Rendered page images
"""

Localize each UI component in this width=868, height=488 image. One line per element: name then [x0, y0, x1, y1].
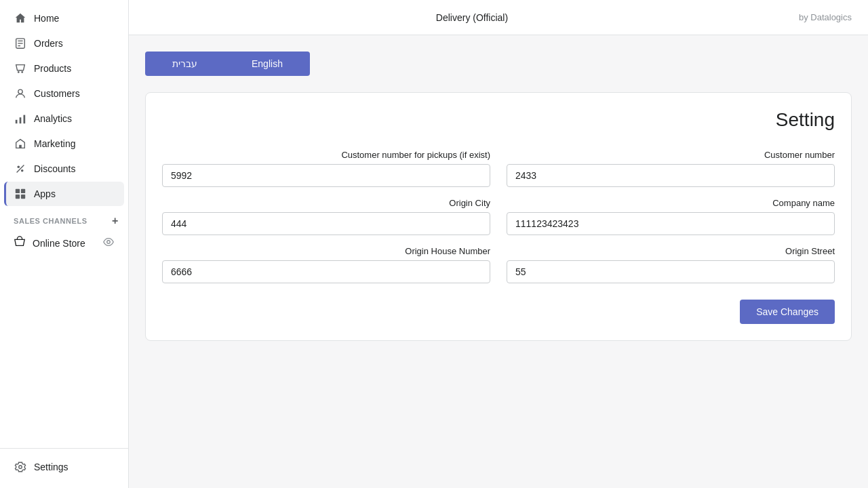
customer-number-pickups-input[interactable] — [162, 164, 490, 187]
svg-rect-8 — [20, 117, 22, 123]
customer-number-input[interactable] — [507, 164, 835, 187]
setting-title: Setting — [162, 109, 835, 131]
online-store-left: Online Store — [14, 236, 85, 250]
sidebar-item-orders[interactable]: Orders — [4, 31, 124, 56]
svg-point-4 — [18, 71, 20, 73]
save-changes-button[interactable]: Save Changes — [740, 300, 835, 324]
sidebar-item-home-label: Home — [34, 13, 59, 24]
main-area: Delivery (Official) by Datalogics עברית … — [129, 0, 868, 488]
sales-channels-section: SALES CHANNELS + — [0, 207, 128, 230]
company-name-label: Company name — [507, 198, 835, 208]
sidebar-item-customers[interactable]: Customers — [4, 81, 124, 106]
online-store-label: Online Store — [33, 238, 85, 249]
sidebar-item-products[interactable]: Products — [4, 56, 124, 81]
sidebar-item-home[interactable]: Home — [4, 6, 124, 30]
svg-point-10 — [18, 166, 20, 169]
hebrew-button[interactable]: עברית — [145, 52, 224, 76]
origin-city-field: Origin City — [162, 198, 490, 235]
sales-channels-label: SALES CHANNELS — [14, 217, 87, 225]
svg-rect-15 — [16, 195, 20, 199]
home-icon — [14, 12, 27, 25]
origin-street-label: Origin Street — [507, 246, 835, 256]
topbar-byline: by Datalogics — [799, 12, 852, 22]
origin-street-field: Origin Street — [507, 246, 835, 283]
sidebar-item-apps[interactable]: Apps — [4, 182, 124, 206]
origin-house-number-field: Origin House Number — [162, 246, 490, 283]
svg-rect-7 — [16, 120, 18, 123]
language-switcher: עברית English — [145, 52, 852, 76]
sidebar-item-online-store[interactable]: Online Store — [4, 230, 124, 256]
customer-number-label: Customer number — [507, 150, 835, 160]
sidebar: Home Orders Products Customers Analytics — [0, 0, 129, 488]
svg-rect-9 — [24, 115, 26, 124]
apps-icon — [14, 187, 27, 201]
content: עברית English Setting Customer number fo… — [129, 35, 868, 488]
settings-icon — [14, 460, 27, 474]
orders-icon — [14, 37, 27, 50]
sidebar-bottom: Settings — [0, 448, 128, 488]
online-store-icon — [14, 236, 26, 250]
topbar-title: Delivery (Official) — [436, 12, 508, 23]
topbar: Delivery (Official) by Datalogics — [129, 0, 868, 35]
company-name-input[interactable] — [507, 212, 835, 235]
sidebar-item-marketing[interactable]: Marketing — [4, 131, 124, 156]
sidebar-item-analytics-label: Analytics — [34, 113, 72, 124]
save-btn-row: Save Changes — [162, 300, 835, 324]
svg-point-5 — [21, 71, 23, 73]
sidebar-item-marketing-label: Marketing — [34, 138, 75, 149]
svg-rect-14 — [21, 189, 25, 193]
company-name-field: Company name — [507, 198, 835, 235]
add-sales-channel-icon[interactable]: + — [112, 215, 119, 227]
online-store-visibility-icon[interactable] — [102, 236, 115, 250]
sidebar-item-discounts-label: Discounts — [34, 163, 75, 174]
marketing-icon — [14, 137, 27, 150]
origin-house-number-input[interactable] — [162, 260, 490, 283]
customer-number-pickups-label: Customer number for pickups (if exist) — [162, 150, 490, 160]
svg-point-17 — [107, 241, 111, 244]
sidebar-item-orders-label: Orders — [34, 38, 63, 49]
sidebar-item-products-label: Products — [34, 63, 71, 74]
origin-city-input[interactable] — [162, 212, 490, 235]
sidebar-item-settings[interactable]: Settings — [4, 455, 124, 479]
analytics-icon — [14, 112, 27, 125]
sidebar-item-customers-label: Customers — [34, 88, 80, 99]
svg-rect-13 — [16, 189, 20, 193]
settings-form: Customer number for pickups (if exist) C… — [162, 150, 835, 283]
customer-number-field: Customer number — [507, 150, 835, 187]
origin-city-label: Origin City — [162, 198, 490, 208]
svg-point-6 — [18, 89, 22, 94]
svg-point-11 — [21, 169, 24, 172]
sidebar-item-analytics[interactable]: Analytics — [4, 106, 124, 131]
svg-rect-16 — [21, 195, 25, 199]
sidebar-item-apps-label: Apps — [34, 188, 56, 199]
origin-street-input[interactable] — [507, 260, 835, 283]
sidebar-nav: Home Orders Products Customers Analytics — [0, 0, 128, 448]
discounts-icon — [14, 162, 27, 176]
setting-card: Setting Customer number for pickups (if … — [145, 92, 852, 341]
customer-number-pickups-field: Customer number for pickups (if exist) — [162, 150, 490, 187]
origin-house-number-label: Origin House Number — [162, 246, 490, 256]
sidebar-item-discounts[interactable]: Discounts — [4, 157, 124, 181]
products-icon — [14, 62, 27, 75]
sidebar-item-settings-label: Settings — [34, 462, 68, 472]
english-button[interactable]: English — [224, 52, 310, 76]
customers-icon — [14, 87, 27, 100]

"""

- [About this task] Scan the data above for the word "Datalogics", then copy every line that holds it.

- [Answer to the problem]
main-area: Delivery (Official) by Datalogics עברית … — [129, 0, 868, 488]
topbar-byline: by Datalogics — [799, 12, 852, 22]
topbar: Delivery (Official) by Datalogics — [129, 0, 868, 35]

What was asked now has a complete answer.